Although I might very occasionally be wrong, very fucking occasionally, Joey reminds us in We Might Be Wrong of exactly that. You might be wrong, I might be wrong (again, highly doubtful) but he tells us all that we just might be wrong. Probably worth listening to this track if you’re one of those covidiots claiming a fake virus, or one of those doomsday preppers stockpiling enough ass napkins to last a century. Take it from a bloke who had it, or don’t, because he might be as wrong as you.
For a brief moment I thought this album was about to go full disco with a Bee Gees cover, which would have been a breath of fresh air in the middle of this acoustic piece of art, thankfully though, it didn’t. Saturday Night Fever is a song about isolation, and the inability to go out and catch your usual Saturday Night Fever, but instead just having to sit at home and drink by yourself while binging Netflix. Yeah, we’ve all been there.
I’m not going to continue with a blow-by-blow on the remaining five tracks of this album because I’m sure by now that you all get where the album is going. I listen through Under The Doormat, Infertile Ground, Heavy Lies The Head, Fictional, and Come Home and each track delivers the passion and honesty displayed throughout the first half of the album.

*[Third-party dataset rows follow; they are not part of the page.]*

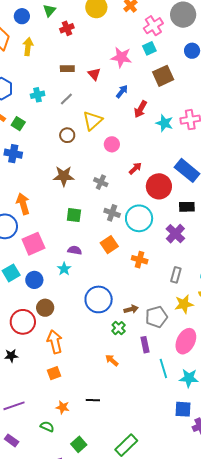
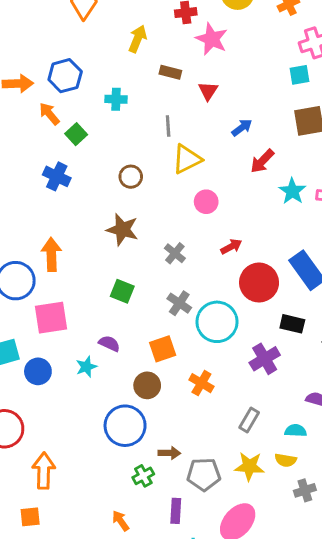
yellow arrow: (28, 47) -> (138, 39), moved
pink star: (121, 57) -> (212, 39), moved
gray line: (66, 99) -> (168, 126), moved, turned -64
brown circle: (67, 135) -> (131, 177), moved
brown circle: (45, 308) -> (147, 385), moved

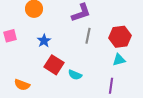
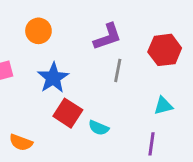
red hexagon: (120, 37) -> (165, 50), moved
blue star: (44, 41) -> (53, 78), size x1.5

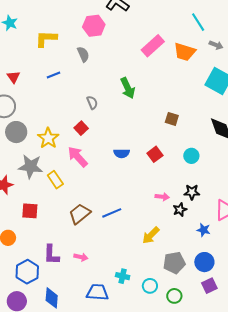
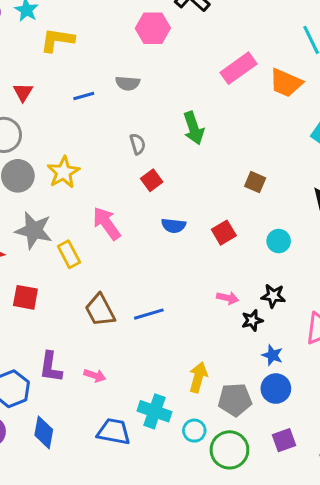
yellow L-shape: (46, 39) -> (57, 40), moved
gray semicircle: (83, 54) -> (128, 83), moved, turned 112
red square: (81, 128) -> (152, 180), moved
yellow star: (48, 138) -> (63, 172), moved
brown trapezoid: (80, 214) -> (100, 310), turned -85
blue star: (204, 230) -> (272, 355), moved
yellow arrow: (151, 235) -> (198, 377), moved, turned 144
blue circle: (204, 262) -> (276, 389), moved
cyan cross: (123, 276) -> (155, 411), size x1.5
green circle: (174, 296) -> (229, 450), size x1.6

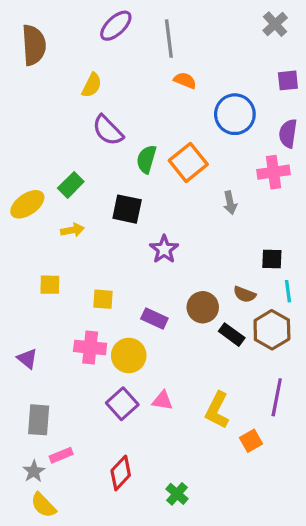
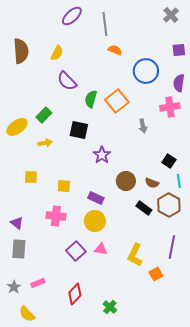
brown semicircle: (34, 45) -> (21, 51), moved
black square: (272, 259) -> (169, 161), turned 32
brown circle: (203, 307) -> (126, 181), moved
yellow circle: (129, 356) -> (95, 221), moved
gray rectangle: (39, 420) -> (19, 249), moved
gray star: (34, 471) -> (14, 287), moved

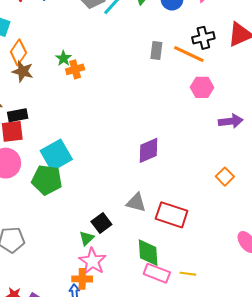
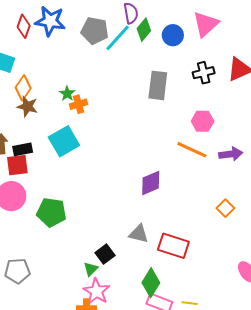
gray rectangle: (156, 51) -> (158, 85), size x1.6
orange line: (189, 54) -> (192, 150), moved
cyan square: (56, 155) -> (64, 141), moved
green diamond: (148, 253) -> (151, 283), turned 36

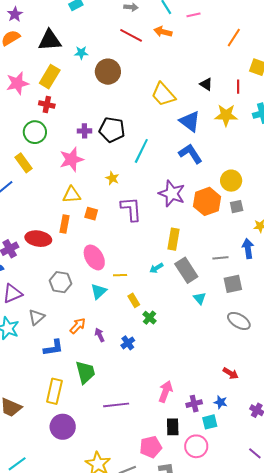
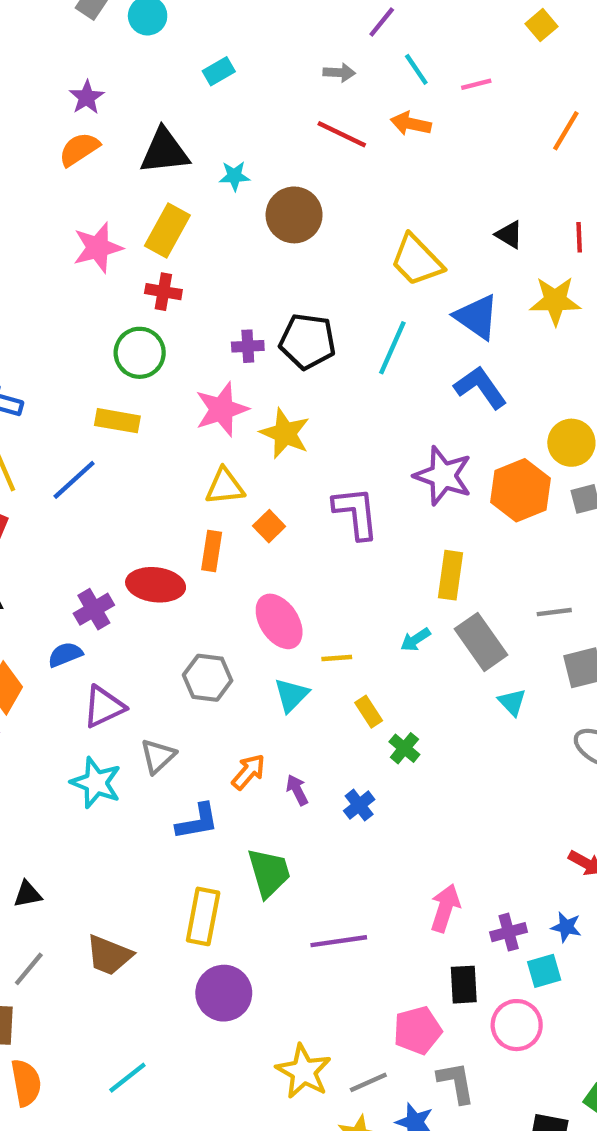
cyan line: (141, 151) -> (392, 348), moved
yellow rectangle: (24, 163) -> (117, 421), turned -42
yellow star: (112, 178) -> (285, 433), moved, size x1.6
orange square: (91, 214) -> (269, 526), turned 32

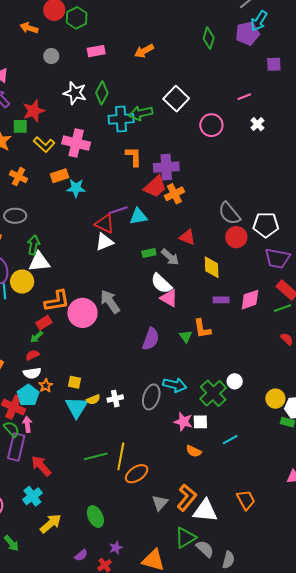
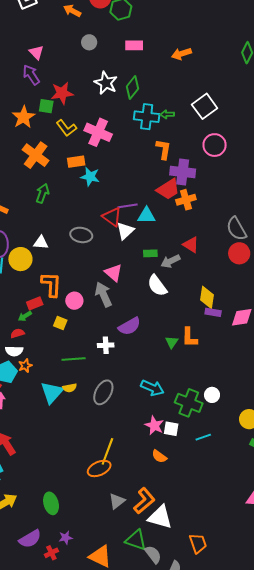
green arrow: (141, 113) -> (167, 114), size x0.6
pink circle: (211, 125) -> (215, 145), moved
orange L-shape: (134, 157) -> (163, 149), moved
orange cross: (18, 177) -> (36, 155), size x1.5
gray ellipse: (15, 216) -> (81, 235), moved
white triangle: (104, 242) -> (125, 231), moved, turned -30
green arrow: (33, 245) -> (42, 193), moved
gray arrow: (170, 257) -> (171, 261), turned 102
white triangle: (39, 262) -> (41, 243), size x0.7
yellow diamond: (212, 267) -> (207, 297), moved
pink triangle: (169, 298) -> (113, 273), moved
orange L-shape: (57, 301) -> (51, 284), turned -88
pink circle: (82, 313) -> (74, 301), size x0.6
purple semicircle: (151, 339) -> (129, 326), moved, turned 30
yellow square: (75, 382) -> (60, 323), moved
green cross: (213, 393) -> (189, 403), turned -36
gray ellipse: (151, 397) -> (103, 392), moved
white cross: (115, 399) -> (106, 345), moved
cyan line: (230, 440) -> (203, 437), moved
green line: (96, 456) -> (74, 359), moved
yellow line: (121, 456) -> (107, 451), moved
orange trapezoid: (246, 500) -> (198, 543), moved
green triangle: (185, 538) -> (136, 540), turned 40
purple semicircle: (81, 555) -> (30, 539), size x1.6

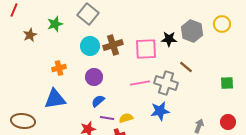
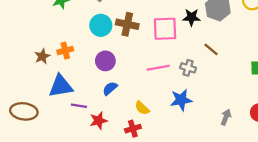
brown star: (30, 35) -> (42, 56), moved
brown cross: (113, 45) -> (127, 24), turned 30
gray cross: (166, 83) -> (188, 68), size x0.6
purple line: (107, 118) -> (79, 106), moved
yellow semicircle: (126, 118) -> (142, 108), turned -120

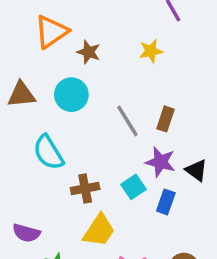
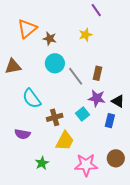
cyan circle: (71, 95) -> (55, 63), moved
blue rectangle: (166, 202) -> (110, 121), moved
purple semicircle: (26, 233) -> (22, 134), moved

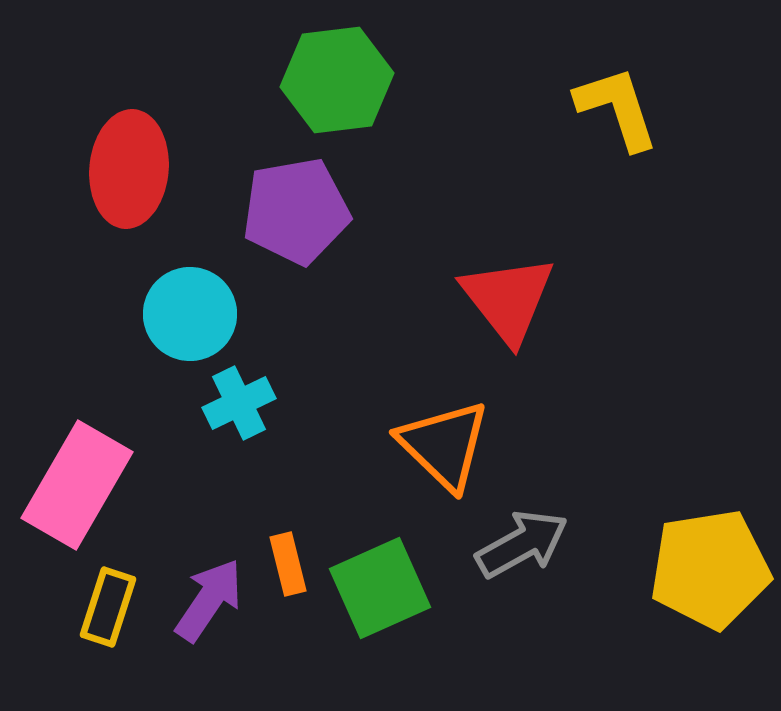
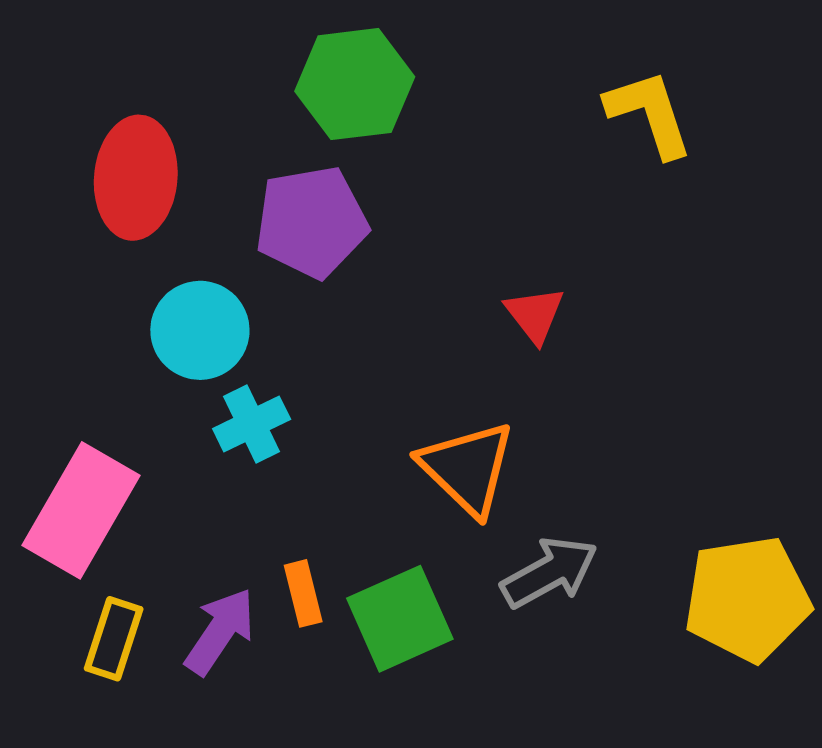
red triangle: (508, 299) -> (535, 315), size x0.6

If you are looking for a punk rock album, this is not it, but if you want to hear some honest, down to earth, passionate story telling then this is the one for you. The album captures a year of tragedy in an artist’s life and displays an impressive show of songwriting and musical talent. This is the kind of acoustic music I’d like to hear on JJJ, not that hipster Byron Bay shit that gets flogged to death these days. Buy a copy, listen to the stories, and help support a struggling artist!